▼▼▼
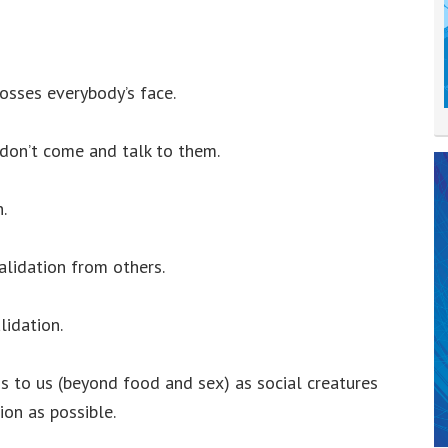
rosses everybody’s face.
don’t come and talk to them.
.
alidation from others.
lidation.
gs to us (beyond food and sex) as social creatures
ion as possible.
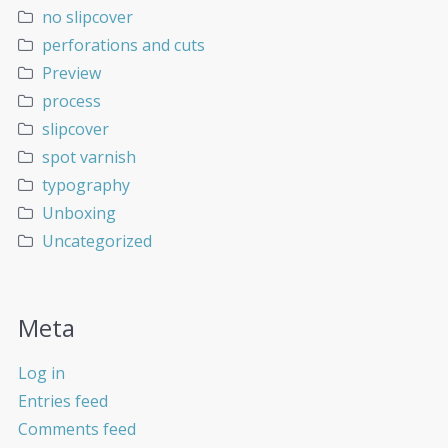
no slipcover
perforations and cuts
Preview
process
slipcover
spot varnish
typography
Unboxing
Uncategorized
Meta
Log in
Entries feed
Comments feed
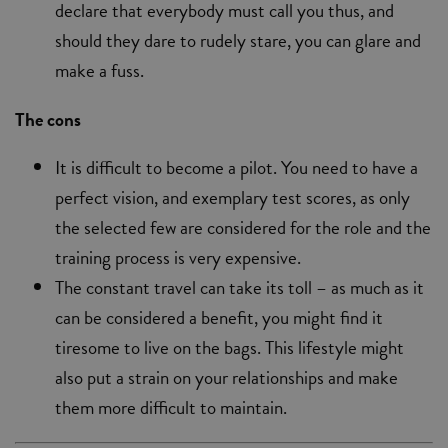
declare that everybody must call you thus, and
should they dare to rudely stare, you can glare and
make a fuss.
The cons
It is difficult to become a pilot. You need to have a
perfect vision, and exemplary test scores, as only
the selected few are considered for the role and the
training process is very expensive.
The constant travel can take its toll – as much as it
can be considered a benefit, you might find it
tiresome to live on the bags. This lifestyle might
also put a strain on your relationships and make
them more difficult to maintain.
▲▲▲
**Exercise brief**
When a line in the entries above holds the word "them", add it to the count, then state only the count.

**Solution to this problem**
2